• Exercise description
Copy whichever lines of the data hold the word "hectare".

• Task material

━━━━━━━━━━

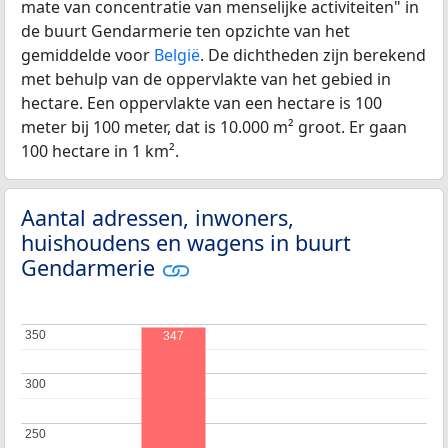
mate van concentratie van menselijke activiteiten" in
de buurt Gendarmerie ten opzichte van het
gemiddelde voor
België
. De dichtheden zijn berekend
met behulp van de oppervlakte van het gebied in
hectare. Een oppervlakte van een hectare is 100
meter bij 100 meter, dat is 10.000 m² groot. Er gaan
100 hectare in 1 km².
Aantal adressen, inwoners,
huishoudens en wagens in buurt
Gendarmerie
350
350
347
300
300
250
250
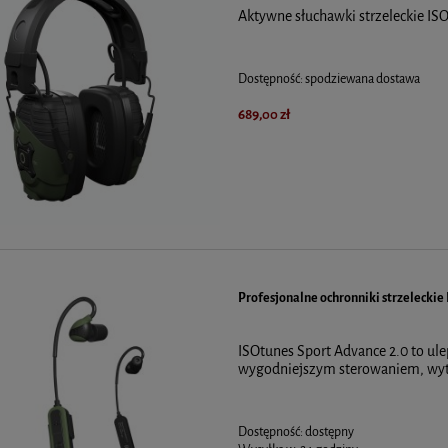
Aktywne słuchawki strzeleckie IS
Dostępność:
spodziewana dostawa
689,00 zł
Profesjonalne ochronniki strzeleckie
ISOtunes Sport Advance 2.0 to ulep
wygodniejszym sterowaniem, wytr
Dostępność:
dostępny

━━━━━━━━━━

• Task answer
hectare. Een oppervlakte van een hectare is 100
100 hectare in 1 km².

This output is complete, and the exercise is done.